Jowsey Tanisha, Stapleton Peta, Campbell Shawna, Davidson Alexandra, McGillivray Cher, Maugeri Isabella, Lee Megan, Keogh Justin
Faculty of Health Sciences and Medicine, Bond University, Gold Coast, Australia.
Faculty of Society and Design, Bond University, Gold Coast, Australia.
PLoS One. 2025 Sep 5;20(9):e0330217. doi: 10.1371/journal.pone.0330217. eCollection 2025.
To determine accuracy and efficiency of using generative artificial intelligence (GenAI) to undertake thematic analysis.
With the increasing use of GenAI in data analysis, testing the reliability and suitability of using GenAI to conduct qualitative data analysis is needed. We propose a method for researchers to assess reliability of GenAI outputs using deidentified qualitative datasets.
We searched three databases (United Kingdom Data Service, Figshare, and Google Scholar) and five journals (PlosOne, Social Science and Medicine, Qualitative Inquiry, Qualitative Research, Sociology Health Review) to identify studies on health-related topics, published prior to whereby: humans undertook thematic analysis and published both their analysis in a peer-reviewed journal and the associated dataset. We prompted a closed system GenAI (Microsoft Copilot) to undertake thematic analysis of these datasets and analysed the GenAI outputs in comparison with human outputs. Measures include time (GenAI only), accuracy, overlap with human analysis, and reliability of selected data and quotes.
Five studies were identified that met our inclusion criteria. The themes identified by human researchers and Copilot showed minimal overlap, with human researchers often using discursive thematic analyses (40%) and Copilot focusing on thematic analysis (100%). Copilot's outputs often included fabricated quotes (58% SD = 45%) and none of the Copilot outputs provided participant spread by theme. Additionally, Copilot's outputs primarily drew themes and quotes from the first 2-3 pages of textual data, rather than from the entire dataset. Human researchers provided broader representation and accurate quotes (79% quotes were correct, SD = 27%).

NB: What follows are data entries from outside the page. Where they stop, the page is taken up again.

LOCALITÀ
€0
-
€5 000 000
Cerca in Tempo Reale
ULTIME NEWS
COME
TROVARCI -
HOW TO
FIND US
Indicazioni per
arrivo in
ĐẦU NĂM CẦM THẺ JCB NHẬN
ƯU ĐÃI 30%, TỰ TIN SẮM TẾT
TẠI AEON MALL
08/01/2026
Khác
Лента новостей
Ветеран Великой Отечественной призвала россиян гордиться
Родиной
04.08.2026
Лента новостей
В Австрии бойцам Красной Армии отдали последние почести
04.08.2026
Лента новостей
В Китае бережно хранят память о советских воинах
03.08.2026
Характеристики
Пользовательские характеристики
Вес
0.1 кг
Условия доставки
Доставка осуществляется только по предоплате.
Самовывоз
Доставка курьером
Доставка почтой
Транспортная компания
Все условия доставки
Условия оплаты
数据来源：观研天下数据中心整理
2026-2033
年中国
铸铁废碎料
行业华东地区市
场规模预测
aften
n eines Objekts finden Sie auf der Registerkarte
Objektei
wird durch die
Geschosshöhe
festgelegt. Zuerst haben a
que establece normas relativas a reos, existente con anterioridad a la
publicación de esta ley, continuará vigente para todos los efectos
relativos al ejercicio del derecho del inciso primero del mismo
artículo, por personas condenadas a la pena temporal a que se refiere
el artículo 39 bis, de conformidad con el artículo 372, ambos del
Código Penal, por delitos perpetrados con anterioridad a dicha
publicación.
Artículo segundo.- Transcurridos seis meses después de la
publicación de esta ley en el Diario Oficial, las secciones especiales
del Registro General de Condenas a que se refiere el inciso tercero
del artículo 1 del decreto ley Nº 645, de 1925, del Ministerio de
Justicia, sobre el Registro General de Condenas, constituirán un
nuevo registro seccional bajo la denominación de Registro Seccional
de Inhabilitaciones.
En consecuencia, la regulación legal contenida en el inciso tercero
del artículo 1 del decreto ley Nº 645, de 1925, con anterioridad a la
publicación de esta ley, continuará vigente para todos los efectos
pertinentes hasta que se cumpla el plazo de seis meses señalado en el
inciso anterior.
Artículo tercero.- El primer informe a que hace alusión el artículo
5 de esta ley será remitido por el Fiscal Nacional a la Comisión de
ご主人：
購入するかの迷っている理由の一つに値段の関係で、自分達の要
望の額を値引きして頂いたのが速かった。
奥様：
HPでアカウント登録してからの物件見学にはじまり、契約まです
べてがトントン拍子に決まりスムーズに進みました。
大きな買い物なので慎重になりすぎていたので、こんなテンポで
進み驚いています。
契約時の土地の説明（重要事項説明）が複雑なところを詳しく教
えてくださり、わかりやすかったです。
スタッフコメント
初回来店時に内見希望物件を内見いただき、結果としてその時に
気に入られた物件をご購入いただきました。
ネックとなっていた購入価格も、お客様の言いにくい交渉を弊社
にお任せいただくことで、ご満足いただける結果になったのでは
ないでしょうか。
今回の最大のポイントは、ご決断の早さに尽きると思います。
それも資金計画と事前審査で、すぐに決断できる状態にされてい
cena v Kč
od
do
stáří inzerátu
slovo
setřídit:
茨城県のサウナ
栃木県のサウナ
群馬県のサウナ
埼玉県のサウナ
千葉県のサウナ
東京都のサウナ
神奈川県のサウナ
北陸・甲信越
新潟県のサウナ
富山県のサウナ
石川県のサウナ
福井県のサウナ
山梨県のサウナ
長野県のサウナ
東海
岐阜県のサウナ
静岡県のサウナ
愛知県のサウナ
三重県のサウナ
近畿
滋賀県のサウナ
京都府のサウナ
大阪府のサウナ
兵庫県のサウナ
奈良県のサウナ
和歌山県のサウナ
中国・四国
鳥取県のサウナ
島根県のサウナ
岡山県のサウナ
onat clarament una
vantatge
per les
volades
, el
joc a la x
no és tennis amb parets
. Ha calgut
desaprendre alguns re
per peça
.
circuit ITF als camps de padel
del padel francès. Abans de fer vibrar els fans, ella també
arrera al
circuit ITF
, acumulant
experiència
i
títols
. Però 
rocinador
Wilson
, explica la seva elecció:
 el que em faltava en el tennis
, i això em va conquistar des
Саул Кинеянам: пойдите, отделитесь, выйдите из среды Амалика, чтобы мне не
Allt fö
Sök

Based on these results, we cannot recommend the current version of Copilot for undertaking thematic analyses. This study raises concerns about the validity of both human-generated and GenAI-generated qualitative data analysis and reporting.

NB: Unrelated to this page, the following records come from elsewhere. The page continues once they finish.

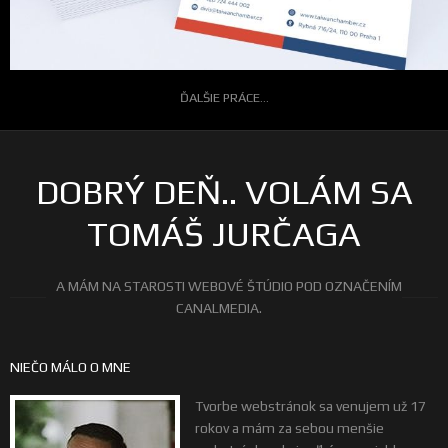
ĎALŠIE PRÁCE...
DOBRÝ DEŇ.. VOLÁM SA
TOMÁŠ JURČAGA
A MÁM NA STAROSTI WEBOVÉ ŠTÚDIO POD OZNAČENÍM
CANALMEDIA.
NIEČO MÁLO O MNE
Tvorbe webstránok sa venujem už 17
rokov a mám za sebou menšie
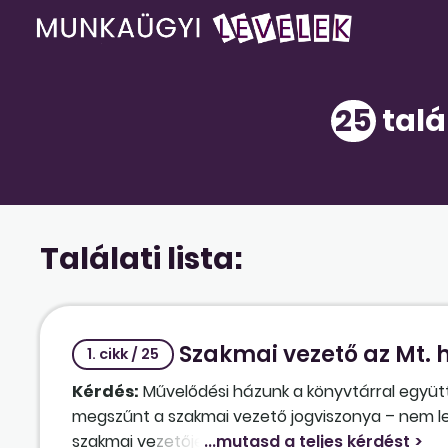
25
talá
Találati lista:
Szakmai vezető az Mt. h
1. cikk / 25
Kérdés:
Művelődési házunk a könyvtárral együtt a
megszűnt a szakmai vezető jogviszonya – nem le
szakmai vezetője? Így, hogy az Mt. hatálya alá ke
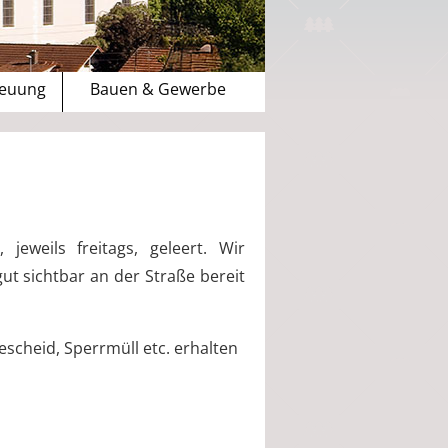
reuung
Bauen & Gewerbe
eweils freitags, geleert. Wir
t sichtbar an der Straße bereit
scheid, Sperrmüll etc. erhalten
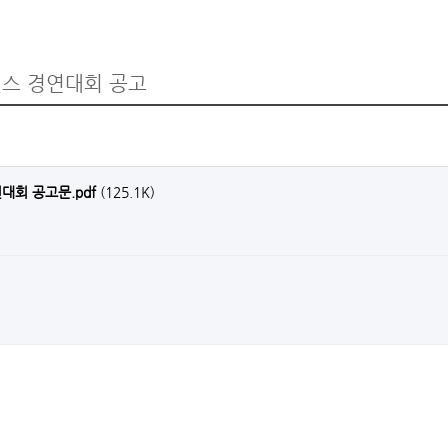
 댄스 경연대회 공고
연대회 공고문.pdf
(125.1K)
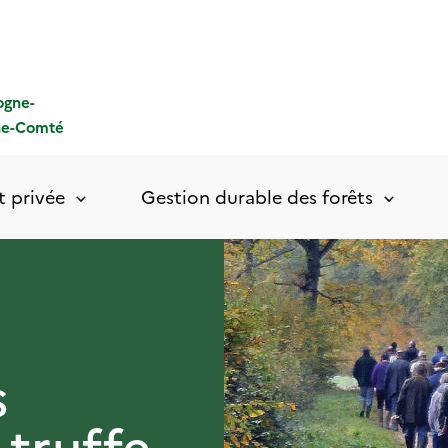
ogne-
he-Comté
t privée
Gestion durable des forêts
s
 truffe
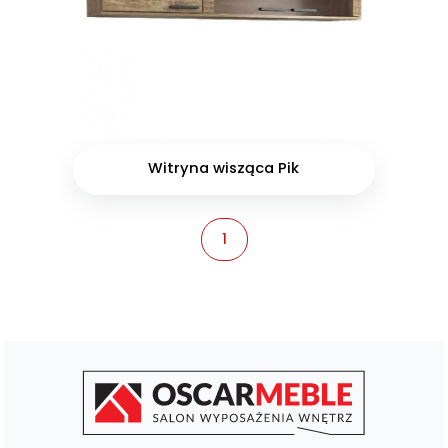
Witryna wisząca Pik
1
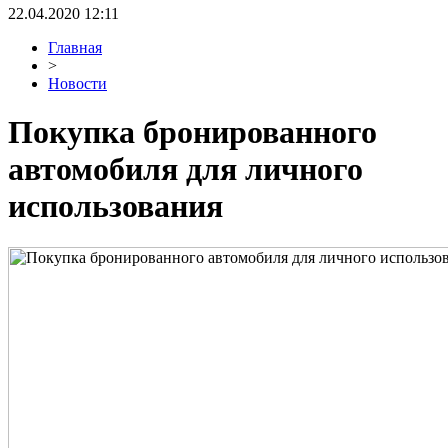
22.04.2020 12:11
Главная
>
Новости
Покупка бронированного
автомобиля для личного
использования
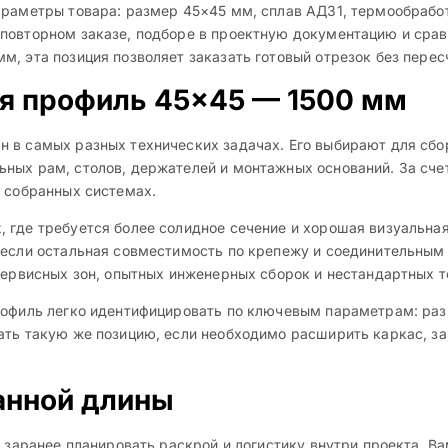
араметры товара: размер 45×45 мм, сплав АД31, термообработ
повторном заказе, подборе в проектную документацию и сравн
, эта позиция позволяет заказать готовый отрезок без пересч
ся профиль 45×45 — 1500 мм
 в самых разных технических задачах. Его выбирают для сбо
ных рам, столов, держателей и монтажных оснований. За счет
е собранных системах.
 где требуется более солидное сечение и хорошая визуальна
, если остальная совместимость по крепежу и соединительны
 сервисных зон, опытных инженерных сборок и нестандартных 
рофиль легко идентифицировать по ключевым параметрам: ра
ать такую же позицию, если необходимо расширить каркас, за
анной длины
т заранее планировать раскрой и логистику внутри проекта. В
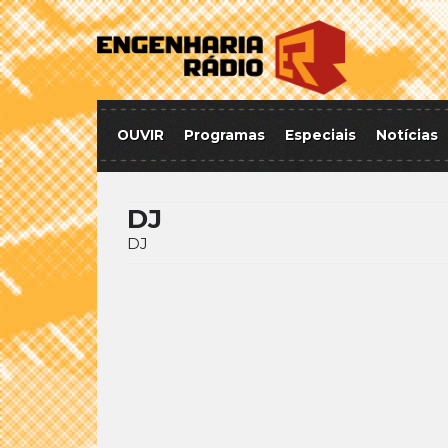
OUVIR
Programas
Especiais
Notícias
DJ
DJ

确定使用生成式人工智能(GenAI)进行主题分析的准确性和效率。
随着GenAI在数据分析中的使用日益增加,需要测试使用GenAI进行定性数据分析的可靠性和适用性。我们提出了一种方法,供研究人员使用去识别化的定性数据集来评估GenAI输出的可靠性。
我们搜索了三个数据库(英国数据服务中心、Figshare和谷歌学术)以及五本期刊(《公共科学图书馆·综合》《社会科学与医学》《定性调查》《定性研究》《社会学健康评论》),以识别与健康相关主题的研究,这些研究在以下时间之前发表:人类进行了主题分析,并在同行评审期刊上发表了他们的分析以及相关数据集。我们促使一个封闭系统的GenAI(微软Copilot)对这些数据集进行主题分析,并将GenAI的输出与人类的输出进行比较分析。衡量指标包括时间(仅GenAI)、准确性、与人类分析的重叠度以及所选数据和引语的可靠性。

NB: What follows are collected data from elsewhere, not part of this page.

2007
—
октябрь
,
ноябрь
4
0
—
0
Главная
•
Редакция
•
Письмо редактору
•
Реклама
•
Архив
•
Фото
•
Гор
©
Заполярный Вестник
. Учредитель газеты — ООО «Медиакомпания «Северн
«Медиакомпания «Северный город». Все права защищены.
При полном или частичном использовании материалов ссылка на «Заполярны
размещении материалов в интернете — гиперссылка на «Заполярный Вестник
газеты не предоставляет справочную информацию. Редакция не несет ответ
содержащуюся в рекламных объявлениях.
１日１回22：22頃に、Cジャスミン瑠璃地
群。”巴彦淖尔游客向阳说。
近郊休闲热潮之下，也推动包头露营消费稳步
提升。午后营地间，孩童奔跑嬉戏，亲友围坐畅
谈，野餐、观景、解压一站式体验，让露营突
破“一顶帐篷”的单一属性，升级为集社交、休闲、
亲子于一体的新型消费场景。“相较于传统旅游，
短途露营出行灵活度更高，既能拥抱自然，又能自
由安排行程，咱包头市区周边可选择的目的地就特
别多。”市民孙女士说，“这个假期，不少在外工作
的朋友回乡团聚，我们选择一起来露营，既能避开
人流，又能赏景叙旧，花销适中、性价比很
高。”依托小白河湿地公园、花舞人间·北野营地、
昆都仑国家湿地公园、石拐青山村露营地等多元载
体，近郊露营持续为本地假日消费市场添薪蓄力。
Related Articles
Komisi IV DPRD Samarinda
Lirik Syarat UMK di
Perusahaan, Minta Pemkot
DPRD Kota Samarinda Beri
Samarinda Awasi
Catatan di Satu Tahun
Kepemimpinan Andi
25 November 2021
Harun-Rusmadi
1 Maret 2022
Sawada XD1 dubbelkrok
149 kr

确定了五项符合我们纳入标准的研究。人类研究人员和Copilot识别出的主题重叠极少,人类研究人员经常使用话语主题分析(40%),而Copilot专注于主题分析(100%)。Copilot的输出经常包含编造的引语(标准差为45%,比例为58%),且没有一个Copilot的输出按主题提供参与者分布情况。此外,Copilot的输出主要从前2至3页的文本数据中提取主题和引语,而不是从整个数据集中提取。人类研究人员提供了更广泛的代表性和准确的引语(79%的引语正确,标准差为27%)。
基于这些结果,我们不建议使用当前版本的Copilot进行主题分析。这项研究引发了对人类生成和GenAI生成的定性数据分析及报告有效性的担忧。